TASK OBJECTIVE: Copy the lines verbatim, beginning with the line that contains "Return results in" and continuing through the end of the data, and only those lines.

--- SUPPLIED MATERIAL Enclosed Below ---

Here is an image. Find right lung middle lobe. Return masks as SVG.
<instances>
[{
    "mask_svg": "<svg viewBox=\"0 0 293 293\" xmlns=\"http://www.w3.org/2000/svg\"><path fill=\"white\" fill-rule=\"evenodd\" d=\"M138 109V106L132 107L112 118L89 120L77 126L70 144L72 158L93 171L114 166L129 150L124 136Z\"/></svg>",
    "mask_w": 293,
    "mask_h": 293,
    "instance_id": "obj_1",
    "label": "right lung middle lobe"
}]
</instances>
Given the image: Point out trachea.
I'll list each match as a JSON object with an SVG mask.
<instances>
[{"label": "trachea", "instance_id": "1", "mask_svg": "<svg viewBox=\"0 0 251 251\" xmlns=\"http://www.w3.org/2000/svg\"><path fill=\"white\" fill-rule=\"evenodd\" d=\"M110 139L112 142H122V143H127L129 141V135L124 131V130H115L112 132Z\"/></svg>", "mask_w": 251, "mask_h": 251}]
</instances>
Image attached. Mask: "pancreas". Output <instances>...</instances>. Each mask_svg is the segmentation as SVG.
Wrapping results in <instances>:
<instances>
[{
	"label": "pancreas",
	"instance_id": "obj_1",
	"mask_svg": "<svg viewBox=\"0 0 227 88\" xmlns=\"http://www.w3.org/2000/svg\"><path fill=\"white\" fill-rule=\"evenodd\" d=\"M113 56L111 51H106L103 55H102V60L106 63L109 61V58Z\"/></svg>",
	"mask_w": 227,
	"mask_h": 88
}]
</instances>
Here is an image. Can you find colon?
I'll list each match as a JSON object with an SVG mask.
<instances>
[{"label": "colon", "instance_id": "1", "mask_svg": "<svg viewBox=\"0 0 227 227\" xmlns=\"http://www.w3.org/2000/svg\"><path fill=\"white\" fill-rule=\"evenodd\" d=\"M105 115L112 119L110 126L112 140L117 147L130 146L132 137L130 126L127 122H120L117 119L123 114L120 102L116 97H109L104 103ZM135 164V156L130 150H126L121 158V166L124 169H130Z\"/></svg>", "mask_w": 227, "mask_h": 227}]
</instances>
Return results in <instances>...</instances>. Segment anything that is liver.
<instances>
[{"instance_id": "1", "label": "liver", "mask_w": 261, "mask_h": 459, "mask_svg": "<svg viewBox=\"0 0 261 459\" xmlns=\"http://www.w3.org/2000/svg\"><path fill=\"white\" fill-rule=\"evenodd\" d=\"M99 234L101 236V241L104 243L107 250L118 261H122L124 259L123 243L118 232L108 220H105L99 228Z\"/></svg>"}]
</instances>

--- End of Enclosed SUPPLIED MATERIAL ---

RESPONSE TO THE EXERCISE:
Return results in <instances>...</instances>. Segment anything that is liver.
<instances>
[{"instance_id": "1", "label": "liver", "mask_w": 261, "mask_h": 459, "mask_svg": "<svg viewBox=\"0 0 261 459\" xmlns=\"http://www.w3.org/2000/svg\"><path fill=\"white\" fill-rule=\"evenodd\" d=\"M99 234L101 236V241L104 243L107 250L118 261H122L124 259L123 243L118 232L108 220H105L99 228Z\"/></svg>"}]
</instances>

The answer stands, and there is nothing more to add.